▶ [Requirement]:
Extract every entry word for word. Skip the pictures.

:: Data listing ::

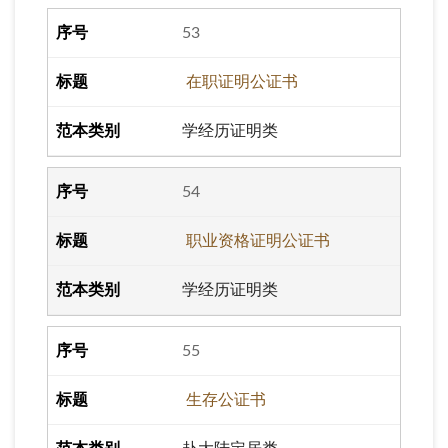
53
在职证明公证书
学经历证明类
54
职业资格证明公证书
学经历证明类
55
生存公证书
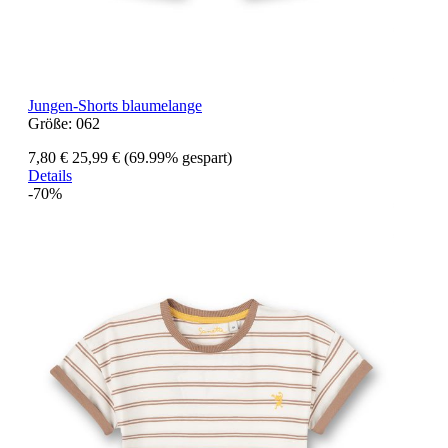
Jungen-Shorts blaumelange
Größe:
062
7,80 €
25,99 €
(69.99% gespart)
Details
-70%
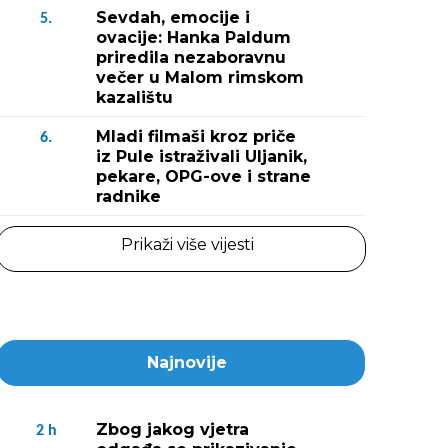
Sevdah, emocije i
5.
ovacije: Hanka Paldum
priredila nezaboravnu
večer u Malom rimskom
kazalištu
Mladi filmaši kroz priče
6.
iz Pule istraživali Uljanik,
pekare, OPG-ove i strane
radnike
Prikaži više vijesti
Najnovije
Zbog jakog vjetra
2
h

:::

▶ [Answer to this exercise]:
53
在职证明公证书
学经历证明类
54
职业资格证明公证书
学经历证明类
55
生存公证书
Jungen-Shorts blaumelange
Größe:
062
7,80 €
25,99 €
(69.99% gespart)
Details
-70%
Sevdah, emocije i
5.
ovacije: Hanka Paldum
priredila nezaboravnu
večer u Malom rimskom
kazalištu
Mladi filmaši kroz priče
6.
iz Pule istraživali Uljanik,
pekare, OPG-ove i strane
radnike
Prikaži više vijesti
Najnovije
Zbog jakog vjetra
2
h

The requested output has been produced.